A psychologist, mother of two, and divorcee discusses the tips that helped her family manage divorce.
One of the hardest things I have had to do was tell my two, unsuspecting teenagers that their dad and I were separating and likely getting divorced. I was not alone in the telling, but I felt very alone in my anxiety and sadness. I truly feared I was about to destroy their sense of family and security. What if my happy and well-adjusted teenagers started a downward spiral, and it was all my fault?
Here is the funny thing about that question, which haunted my every waking moment during the week leading up to our intended conversation. As a psychologist, I have coached many clients facing divorce through this concern. Now I had to practice what I preached.
So, what do I often tell clients in this situation?
Where Do You Start When Discussing Divorce with Your Teens
There are two important things I tell parents who are navigating divorce.

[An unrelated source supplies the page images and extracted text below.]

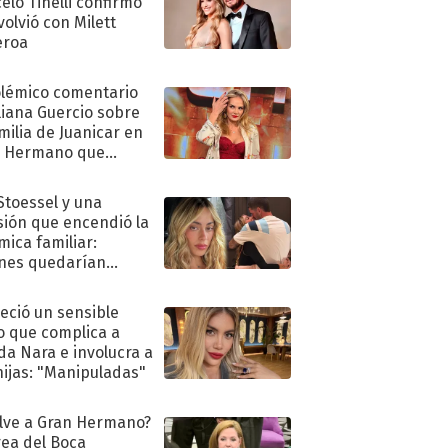
elo Tinelli confirmó
volvió con Milett
eroa
olémico comentario
liana Guercio sobre
amilia de Juanicar en
n Hermano que
tó la furia en redes
 Stoessel y una
sión que encendió la
mica familiar:
nes quedarían
ra de su boda
eció un sensible
o que complica a
a Nara e involucra a
hijas: "Manipuladas"
lve a Gran Hermano?
ea del Boca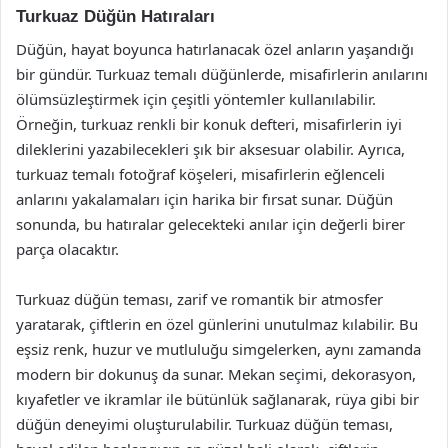
Turkuaz Düğün Hatıraları
Düğün, hayat boyunca hatırlanacak özel anların yaşandığı
bir gündür. Turkuaz temalı düğünlerde, misafirlerin anılarını
ölümsüzleştirmek için çeşitli yöntemler kullanılabilir.
Örneğin, turkuaz renkli bir konuk defteri, misafirlerin iyi
dileklerini yazabilecekleri şık bir aksesuar olabilir. Ayrıca,
turkuaz temalı fotoğraf köşeleri, misafirlerin eğlenceli
anlarını yakalamaları için harika bir fırsat sunar. Düğün
sonunda, bu hatıralar gelecekteki anılar için değerli birer
parça olacaktır.
Turkuaz düğün teması, zarif ve romantik bir atmosfer
yaratarak, çiftlerin en özel günlerini unutulmaz kılabilir. Bu
eşsiz renk, huzur ve mutluluğu simgelerken, aynı zamanda
modern bir dokunuş da sunar. Mekan seçimi, dekorasyon,
kıyafetler ve ikramlar ile bütünlük sağlanarak, rüya gibi bir
düğün deneyimi oluşturulabilir. Turkuaz düğün teması,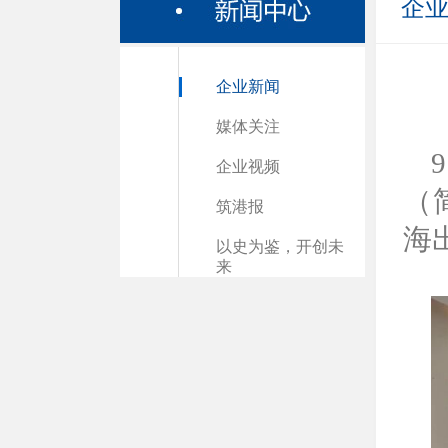
企
企业新闻
媒体关注
企业视频
（
筑港报
海
以史为鉴，开创未
来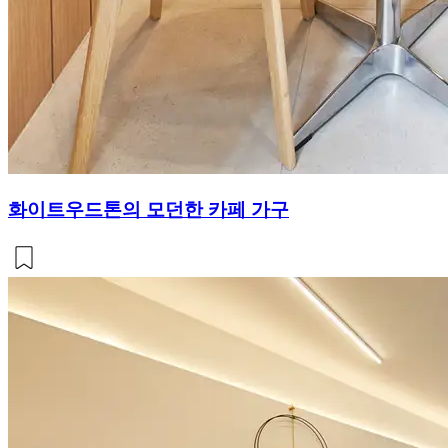
화이트우드톤의 모던한 카페 가구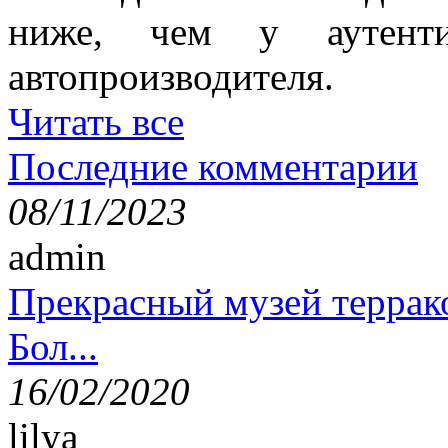
ниже, чем у аутенти
автопроизводителя.
Читать все
Последние комментарии
08/11/2023
admin
Прекрасный музей террак
Бол...
16/02/2020
lilya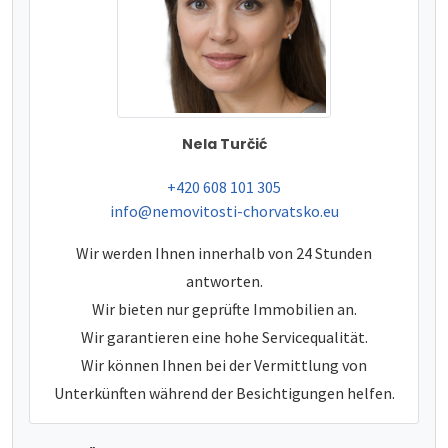
Nela Turčić
tel:
+420 608 101 305
e-mail:
info@nemovitosti-chorvatsko.eu
Wir werden Ihnen innerhalb von 24 Stunden
antworten.
Wir bieten nur geprüfte Immobilien an.
Wir garantieren eine hohe Servicequalität.
Wir können Ihnen bei der Vermittlung von
Unterkünften während der Besichtigungen helfen.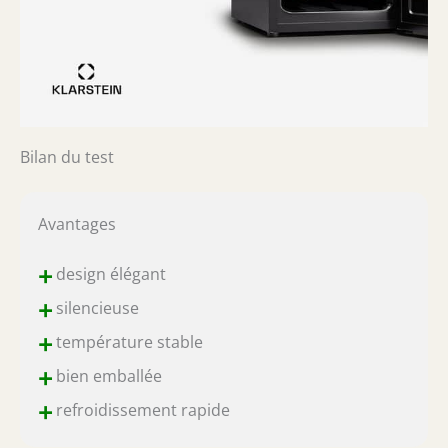
Bilan du test
Avantages
+
design élégant
+
silencieuse
+
température stable
+
bien emballée
+
refroidissement rapide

First, I remind them that staying in an unhappy marriage is not the example we want to set for our kids. Rather we want them to grow up seeing either a happy marriage or parents who protect their own needs. We also want them to know that even good marriages can change, and it is okay to make changes in your life to protect your happiness.
Second, I remind parents that it is not in our children’s best interest to shelter them from adversity. Life can be difficult sometimes, and we want to raise them to know they can handle difficult things. Rather than sheltering them, it is our job to help them develop coping skills. Teach them to express their feelings in a healthy way and manage their distress.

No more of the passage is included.